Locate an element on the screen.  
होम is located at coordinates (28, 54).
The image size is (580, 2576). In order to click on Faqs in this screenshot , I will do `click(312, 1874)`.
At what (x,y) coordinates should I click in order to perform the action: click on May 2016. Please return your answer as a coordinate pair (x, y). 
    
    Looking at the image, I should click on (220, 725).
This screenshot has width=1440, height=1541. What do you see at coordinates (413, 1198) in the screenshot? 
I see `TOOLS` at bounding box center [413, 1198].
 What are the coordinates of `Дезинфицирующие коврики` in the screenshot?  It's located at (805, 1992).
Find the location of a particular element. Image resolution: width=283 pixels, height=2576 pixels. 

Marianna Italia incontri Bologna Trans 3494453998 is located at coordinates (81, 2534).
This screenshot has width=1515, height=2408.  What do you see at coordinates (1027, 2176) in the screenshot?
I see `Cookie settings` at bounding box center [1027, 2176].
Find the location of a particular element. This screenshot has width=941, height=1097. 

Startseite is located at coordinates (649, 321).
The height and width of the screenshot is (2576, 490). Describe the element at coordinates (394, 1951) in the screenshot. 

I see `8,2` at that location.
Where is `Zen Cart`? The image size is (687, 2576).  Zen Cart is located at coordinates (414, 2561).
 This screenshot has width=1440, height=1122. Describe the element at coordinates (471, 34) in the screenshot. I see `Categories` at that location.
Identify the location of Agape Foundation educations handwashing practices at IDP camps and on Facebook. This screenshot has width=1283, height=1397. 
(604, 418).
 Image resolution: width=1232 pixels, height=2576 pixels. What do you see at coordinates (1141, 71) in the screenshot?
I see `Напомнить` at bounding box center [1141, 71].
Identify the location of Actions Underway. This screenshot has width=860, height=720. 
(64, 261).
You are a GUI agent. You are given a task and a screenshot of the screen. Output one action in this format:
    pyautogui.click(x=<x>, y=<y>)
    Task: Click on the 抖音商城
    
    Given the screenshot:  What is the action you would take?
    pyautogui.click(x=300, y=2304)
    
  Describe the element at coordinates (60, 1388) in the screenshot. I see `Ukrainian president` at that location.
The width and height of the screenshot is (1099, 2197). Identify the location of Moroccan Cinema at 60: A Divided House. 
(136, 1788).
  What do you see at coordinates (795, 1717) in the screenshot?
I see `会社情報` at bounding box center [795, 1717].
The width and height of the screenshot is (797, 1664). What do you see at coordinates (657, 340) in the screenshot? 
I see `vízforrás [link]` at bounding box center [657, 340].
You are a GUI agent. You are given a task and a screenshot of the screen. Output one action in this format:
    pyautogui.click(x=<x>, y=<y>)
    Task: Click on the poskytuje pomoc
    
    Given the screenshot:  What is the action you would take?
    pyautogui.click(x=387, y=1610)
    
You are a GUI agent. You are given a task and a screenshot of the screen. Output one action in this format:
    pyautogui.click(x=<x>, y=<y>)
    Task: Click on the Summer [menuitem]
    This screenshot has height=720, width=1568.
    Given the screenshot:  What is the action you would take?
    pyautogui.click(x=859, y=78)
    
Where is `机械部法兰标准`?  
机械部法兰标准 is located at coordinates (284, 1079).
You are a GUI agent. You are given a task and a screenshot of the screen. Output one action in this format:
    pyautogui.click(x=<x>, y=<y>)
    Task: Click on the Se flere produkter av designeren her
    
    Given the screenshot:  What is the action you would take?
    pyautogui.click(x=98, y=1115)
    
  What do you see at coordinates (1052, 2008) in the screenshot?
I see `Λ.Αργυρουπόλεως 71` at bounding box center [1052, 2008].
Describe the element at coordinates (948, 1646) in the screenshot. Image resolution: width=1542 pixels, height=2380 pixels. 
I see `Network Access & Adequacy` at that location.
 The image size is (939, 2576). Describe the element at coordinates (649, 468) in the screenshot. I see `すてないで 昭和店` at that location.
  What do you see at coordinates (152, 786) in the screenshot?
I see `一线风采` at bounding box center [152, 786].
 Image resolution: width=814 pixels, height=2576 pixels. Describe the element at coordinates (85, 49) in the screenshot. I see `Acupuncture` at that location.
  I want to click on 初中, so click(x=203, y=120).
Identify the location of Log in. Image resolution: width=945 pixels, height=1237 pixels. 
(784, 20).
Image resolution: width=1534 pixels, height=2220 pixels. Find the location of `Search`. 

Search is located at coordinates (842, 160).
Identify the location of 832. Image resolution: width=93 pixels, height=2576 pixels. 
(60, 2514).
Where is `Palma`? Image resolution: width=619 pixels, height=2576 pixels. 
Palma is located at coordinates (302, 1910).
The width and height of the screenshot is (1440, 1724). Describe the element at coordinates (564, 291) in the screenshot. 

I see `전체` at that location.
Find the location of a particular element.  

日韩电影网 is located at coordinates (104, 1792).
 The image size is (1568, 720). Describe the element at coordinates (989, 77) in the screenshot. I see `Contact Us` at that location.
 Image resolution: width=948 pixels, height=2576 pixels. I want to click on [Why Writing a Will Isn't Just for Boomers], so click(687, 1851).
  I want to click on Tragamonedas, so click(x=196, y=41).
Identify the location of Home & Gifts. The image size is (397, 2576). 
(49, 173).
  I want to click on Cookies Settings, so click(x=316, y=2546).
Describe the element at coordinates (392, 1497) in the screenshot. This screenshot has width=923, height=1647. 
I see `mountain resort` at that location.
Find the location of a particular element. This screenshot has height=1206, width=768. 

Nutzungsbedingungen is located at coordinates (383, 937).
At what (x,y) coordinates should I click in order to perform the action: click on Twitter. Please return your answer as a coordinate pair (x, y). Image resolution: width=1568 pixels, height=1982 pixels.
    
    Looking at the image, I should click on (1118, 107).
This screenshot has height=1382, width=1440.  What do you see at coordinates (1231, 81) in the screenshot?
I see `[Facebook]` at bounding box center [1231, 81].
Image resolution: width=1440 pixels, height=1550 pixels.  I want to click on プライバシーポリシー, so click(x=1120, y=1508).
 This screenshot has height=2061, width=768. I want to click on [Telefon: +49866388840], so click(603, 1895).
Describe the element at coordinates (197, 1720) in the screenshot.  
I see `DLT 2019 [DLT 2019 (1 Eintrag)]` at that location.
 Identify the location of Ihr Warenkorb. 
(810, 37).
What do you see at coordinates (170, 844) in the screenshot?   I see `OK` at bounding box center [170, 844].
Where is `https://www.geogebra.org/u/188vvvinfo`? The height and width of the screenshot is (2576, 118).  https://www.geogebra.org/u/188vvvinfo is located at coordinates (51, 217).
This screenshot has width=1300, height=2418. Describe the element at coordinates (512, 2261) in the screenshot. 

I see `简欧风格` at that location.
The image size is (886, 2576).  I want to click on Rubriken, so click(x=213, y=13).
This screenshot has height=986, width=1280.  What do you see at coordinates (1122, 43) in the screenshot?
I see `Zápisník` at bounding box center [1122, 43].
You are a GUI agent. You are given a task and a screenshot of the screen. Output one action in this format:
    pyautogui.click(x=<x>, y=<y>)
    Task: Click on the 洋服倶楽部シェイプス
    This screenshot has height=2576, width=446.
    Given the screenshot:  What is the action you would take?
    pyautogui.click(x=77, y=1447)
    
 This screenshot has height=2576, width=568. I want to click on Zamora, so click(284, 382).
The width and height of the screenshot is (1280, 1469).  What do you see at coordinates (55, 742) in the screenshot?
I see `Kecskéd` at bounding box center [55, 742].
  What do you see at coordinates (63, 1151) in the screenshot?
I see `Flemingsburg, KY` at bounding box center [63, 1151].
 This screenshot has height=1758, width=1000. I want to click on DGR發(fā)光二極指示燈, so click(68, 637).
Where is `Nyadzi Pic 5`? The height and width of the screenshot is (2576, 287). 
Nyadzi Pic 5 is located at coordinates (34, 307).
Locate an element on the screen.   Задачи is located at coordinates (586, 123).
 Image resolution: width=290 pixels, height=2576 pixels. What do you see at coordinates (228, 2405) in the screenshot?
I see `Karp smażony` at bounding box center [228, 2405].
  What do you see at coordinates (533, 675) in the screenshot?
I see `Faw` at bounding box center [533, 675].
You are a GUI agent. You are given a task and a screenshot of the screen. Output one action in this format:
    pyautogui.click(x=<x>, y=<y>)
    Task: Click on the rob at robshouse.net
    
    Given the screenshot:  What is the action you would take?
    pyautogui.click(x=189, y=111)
□ □ □ □ □ □ □
_EXERCISE AIM_:
Start with the line above that contains "is (2576, 287)." and end with the line that contains "Task: Click on the rob at robshouse.net". Write out those lines exactly, and only those.

_ANSWER TO THIS PROBLEM_:
Where is `Nyadzi Pic 5`? The height and width of the screenshot is (2576, 287). 
Nyadzi Pic 5 is located at coordinates (34, 307).
Locate an element on the screen.   Задачи is located at coordinates (586, 123).
 Image resolution: width=290 pixels, height=2576 pixels. What do you see at coordinates (228, 2405) in the screenshot?
I see `Karp smażony` at bounding box center [228, 2405].
  What do you see at coordinates (533, 675) in the screenshot?
I see `Faw` at bounding box center [533, 675].
You are a GUI agent. You are given a task and a screenshot of the screen. Output one action in this format:
    pyautogui.click(x=<x>, y=<y>)
    Task: Click on the rob at robshouse.net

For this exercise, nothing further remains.